Micro-activity 1: Support Plan Selection
Support Plans vs Cost Tools
A common mistake is confusing support plans with billing tools. They solve different problems:
| Category | What it does | Examples |
|---|---|---|
| Cost tools | Help you see, analyze, and control spending | Cost Explorer, AWS Budgets, Pricing Calculator |
| Support plans | Define what help and response you get from AWS | Basic, Business Support+, Enterprise, Unified Operations |
| Pricing info | Tell you how each service is billed | AWS pricing pages, Free Tier documentation |
Simple memory rule
Support plans = what help you get from AWS. Cost tools = how you watch and control spending. They are independent: upgrading your support plan does not change your cost tools, and using Cost Explorer does not require a paid support plan.

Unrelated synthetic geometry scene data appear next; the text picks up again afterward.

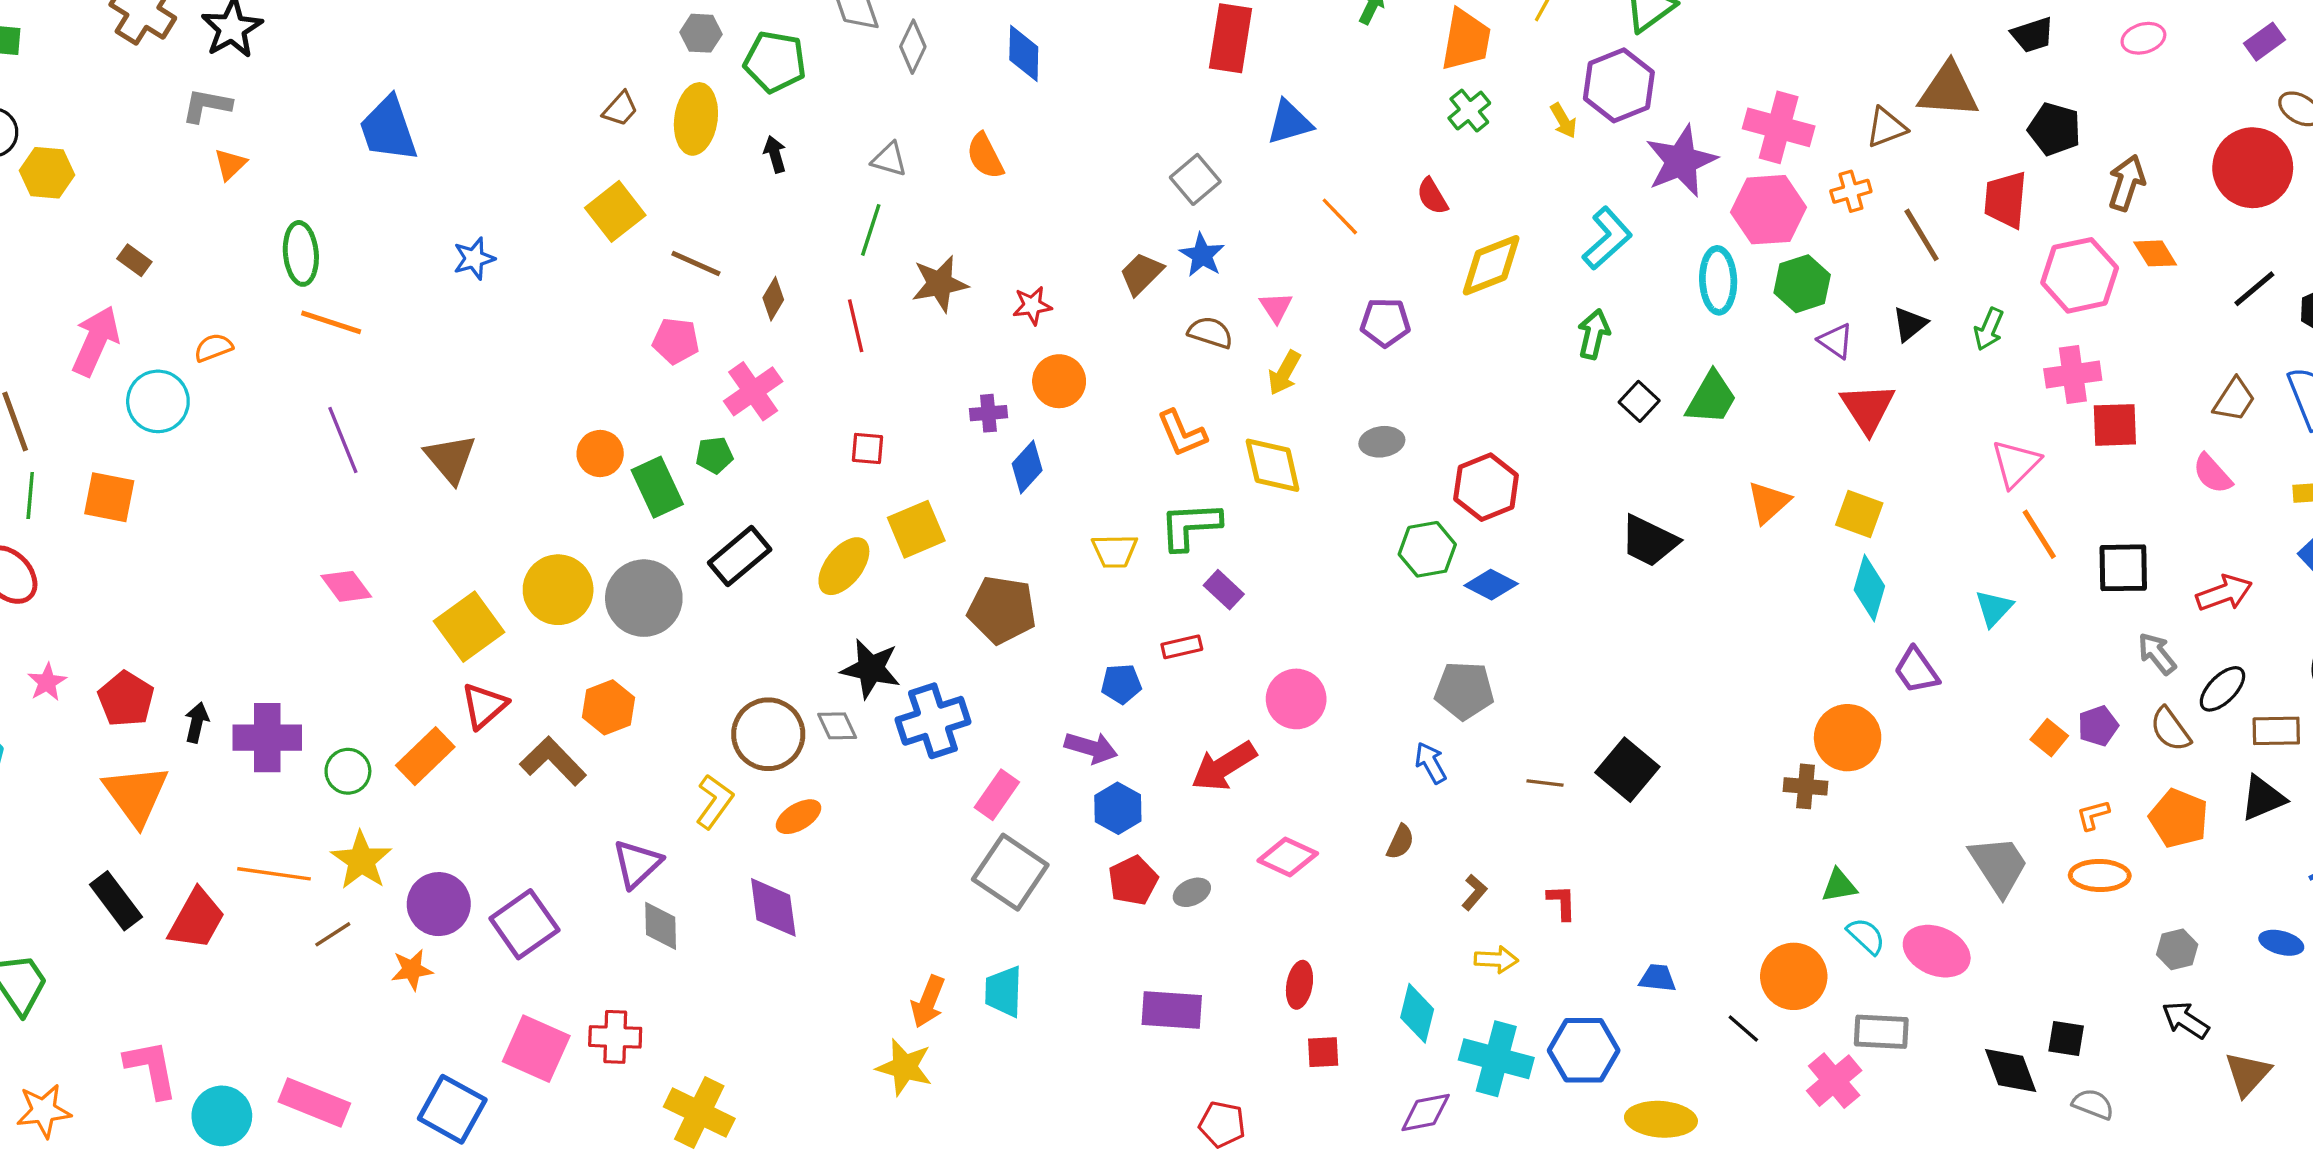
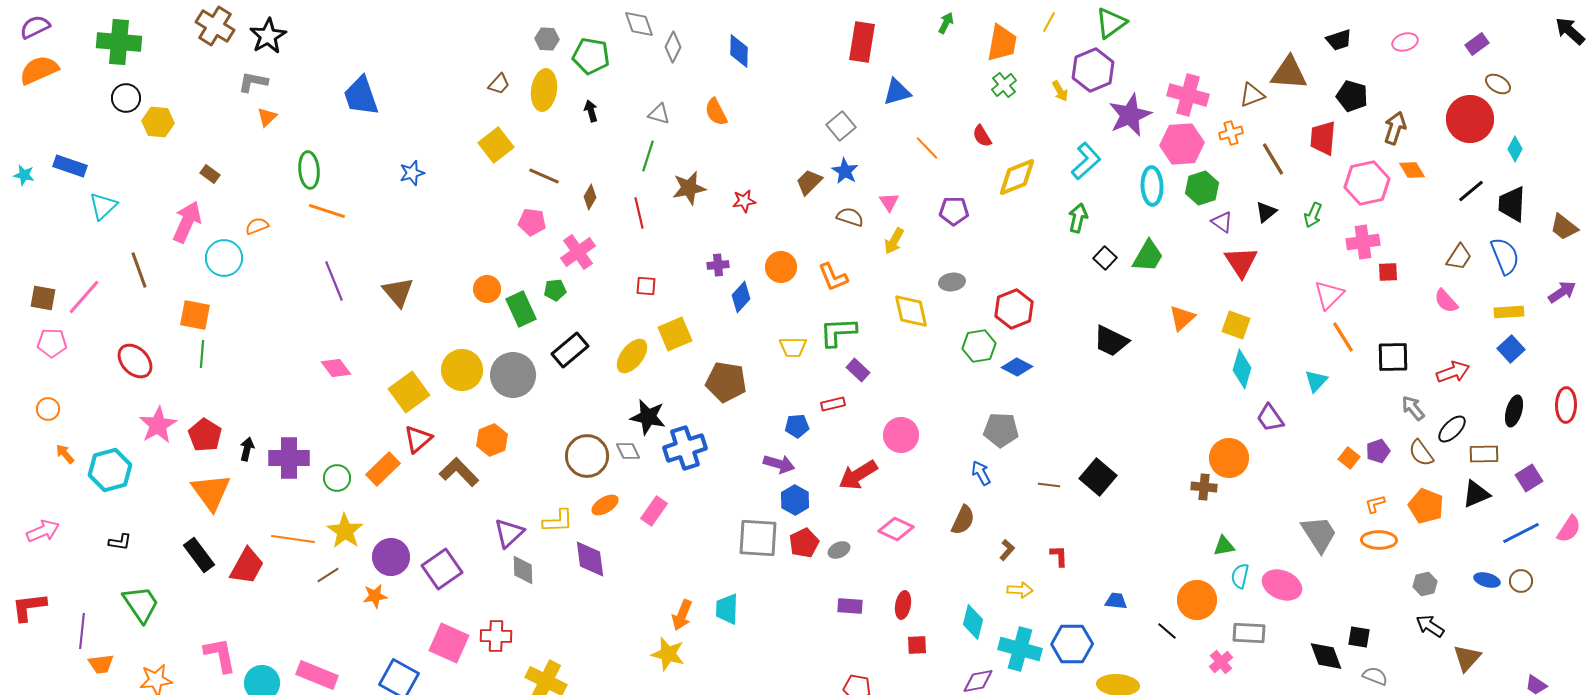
orange circle: (1059, 381) -> (781, 267), moved
red square: (2115, 425) -> (1388, 272), size x0.7
yellow diamond: (1273, 465) -> (911, 311), moved
green line: (30, 496) -> (202, 354), moved
pink star: (47, 682) -> (158, 425), size x1.6
pink rectangle: (997, 795) -> (654, 511), moved
yellow L-shape: (714, 802) -> (558, 521), moved, turned 52
brown semicircle: (1400, 842) -> (963, 520), size x1.4
gray square: (1010, 872) -> (758, 538), moved, turned -30
cyan semicircle: (1866, 936) -> (1240, 576), turned -120
purple rectangle: (1172, 1010) -> (850, 606), moved, size x0.7
pink cross: (1834, 1081) -> (1221, 662), size x0.7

Micro-activity 2: Support vs Cost Tools
Summary
| Plan or tool | One-line summary |
|---|---|
| Basic Support | Included for all customers; account/billing help and self-service resources |
| Business Support+ | 24/7 engineer access, <30-min critical response ($29/month min) |
| Enterprise Support | TAM, 15-min critical response, security incident response ($5,000/month min) |
| AWS Unified Operations | Deepest engagement: TAM + DSE, architecture guidance, event management ($50,000/month min) |
| Cost Explorer | Analyze cost trends and forecast spend |
| AWS Budgets | Set thresholds and get alerted |
Key principles:
- Match your support plan to the business impact of downtime
- Support plans and cost tools solve different problems
- Older plan names (Developer, Business, Enterprise On-Ramp) are being discontinued January 1, 2027
Reflection questions
Think about it
Why is Basic Support different from Business Support+? What changes when you upgrade?
Think about it
A colleague says "I set up AWS Budgets, so I don't need a support plan." What's wrong with that reasoning?
Think about it
Why should you be cautious with older study materials that mention Developer Support or Enterprise On-Ramp?